連載
» 2001年12月06日 00時00分 UPDATE

IPルーティング入門(2):BGPの仕組みと役割を理解する

[亀野英孝,ネット・シェフ]

本連載の第1回目「ルーティング・プロトコルの役割を理解する」では、IPルーティングの中核を成す「ルーティング・プロトコル」について、その役割や全体像を解説してきました。今回からは、その際に紹介した「BGP」「RIP」「OSPF」の3つのプロトコルにフォーカスを当て、仕組みや運用法をより詳細に説明していきます。まずは、AS間で経路情報の交換を行う「BGP」の仕組みと役割について解説していきましょう(編集局)


AS(Autonomous System)とAS番号

 ASとは、共通のポリシーや同じ管理下で運用されているルータやネットワークの集合を意味します。各AS内では独立したIGPやポリシーが運用されており、インターネットはこのASの集合体ととらえることができます。インターネットは、AS単位に分割して管理することでルーティングのオーバーヘッドを減らし、ネットワークの管理を容易にしています。

 このASを識別するための番号がAS番号です。各ASは、AS番号割り当て機関に対して申請を行い、ユニークな番号を保持、運用しています。割り当て機関としては、以下のようなものがあります。日本では、JPNIC(社団法人日本ネットワークインフォメーションセンター)がAPNICの代行を行っています。

機関名 管理地域
ARIN
(American Registry for Internet Numbers)
南北アメリカ、カリブ海沿岸諸国、およびアフリカ
RIPE-NCC
(Reseaux IP Europeans-Network Coordination Center)
ヨーロッパ
APNIC
(Asia Pacific Network Information Center)
アジア太平洋地域
JPNIC
(Japan Network Information Center)
日本

 このAS番号は、16ビット(1〜65535)の数字を用います。また、プライベートIPアドレスと同様に、プライベートAS番号(64512〜65535)も提供されています。

BGPの役割と仕組み

BGPの役割

 BGPはAS間の経路交換のために作られたプロトコルです。BGPの経路情報には、あて先に到達するまでに経由したAS番号のリスト(ASパス)が含まれており、通常、ASパスの短いものを最短ルートとして使用しますが、パス属性の操作により柔軟な経路制御を行うことができます。

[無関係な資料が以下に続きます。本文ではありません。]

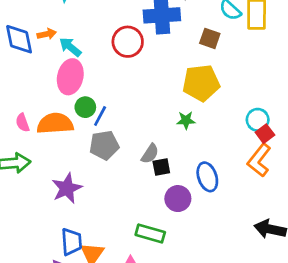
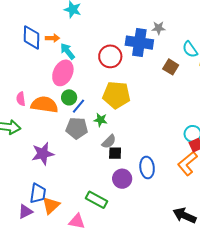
yellow pentagon: (201, 83) -> (116, 95), moved
green star: (186, 120) -> (100, 120), moved

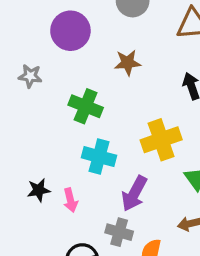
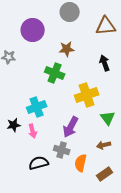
green cross: (86, 106) -> (55, 73), moved
cyan cross: (99, 157) -> (37, 107), moved, turned -36

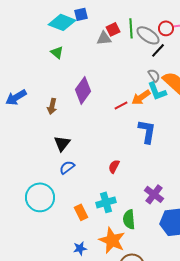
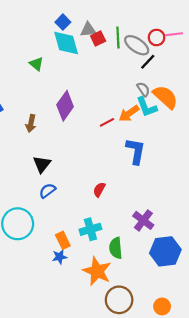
blue square: (81, 14) -> (63, 22), turned -32
cyan diamond: (62, 22) -> (66, 43), moved, turned 52
gray triangle: (104, 38) -> (88, 30), moved
blue star: (80, 248) -> (60, 257), moved

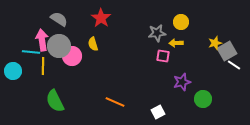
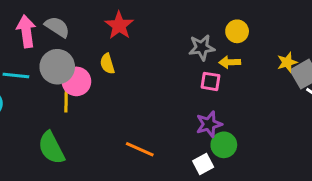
pink arrow: (42, 40) -> (26, 31), moved
yellow line: (43, 66) -> (66, 99), moved
purple star: (182, 82) -> (209, 124), moved
green circle: (203, 99) -> (224, 145), moved

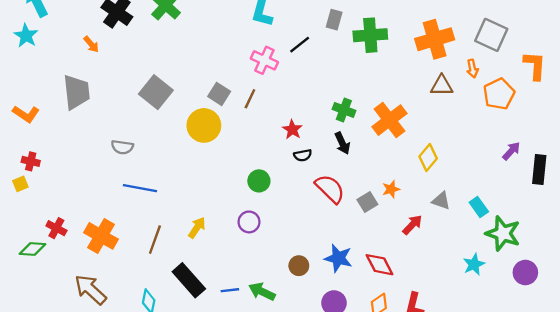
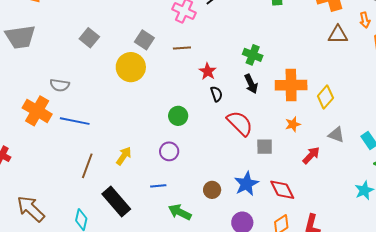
gray trapezoid: (76, 92) -> (20, 37), turned 88
gray square: (156, 92) -> (89, 38), size x0.7
brown line: (250, 99) -> (182, 48), moved, turned 60
orange cross: (390, 120) -> (291, 85), moved, turned 36
black semicircle: (303, 155) -> (216, 94), turned -98
gray square: (367, 202) -> (265, 147), moved, turned 30
orange cross: (101, 236) -> (37, 111), moved
blue star: (338, 258) -> (246, 184), turned 30
blue line: (230, 290) -> (158, 186), moved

またBGPは、CIDR(Classless Inter Domain Routing)をサポートしており、受け取った経路やローカル経路を集約し、複数の経路をまとめて1つの経路としてアナウンスすることができます。経路を集約することで、インターネット上にある経路情報の数を抑えています。BGPにはIBGPとEBGPがあり、AS内でのBGP経路の伝播に使われるBGPをIBGPと呼び、AS間で使用するBGPをEBGPと呼びます。

BGPの仕組み

 BGPは2台のルータ間でTCP(ポート番号179)による接続を行い、経路情報を交換します。この経路情報を交換する隣接ルータをネイバー(Neighbor)ピア(Peer)と呼びます。経路情報は、それぞれのASで受信している経路、およびローカル経路を交換します。

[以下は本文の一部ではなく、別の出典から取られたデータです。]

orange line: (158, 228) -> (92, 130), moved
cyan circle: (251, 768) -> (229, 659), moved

ALT 図1 AS1とAS2の経路の交換。AS1は、AS2より「AS2」「AS3」「AS4」の3つの経路を受け取ることで、AS2/AS3/AS4への経路を持つことになる

 また、ASパスを参照して、そのリストの中に自身のAS番号が含まれていた場合、その経路を受け取らないようにすることで経路ループを回避しています。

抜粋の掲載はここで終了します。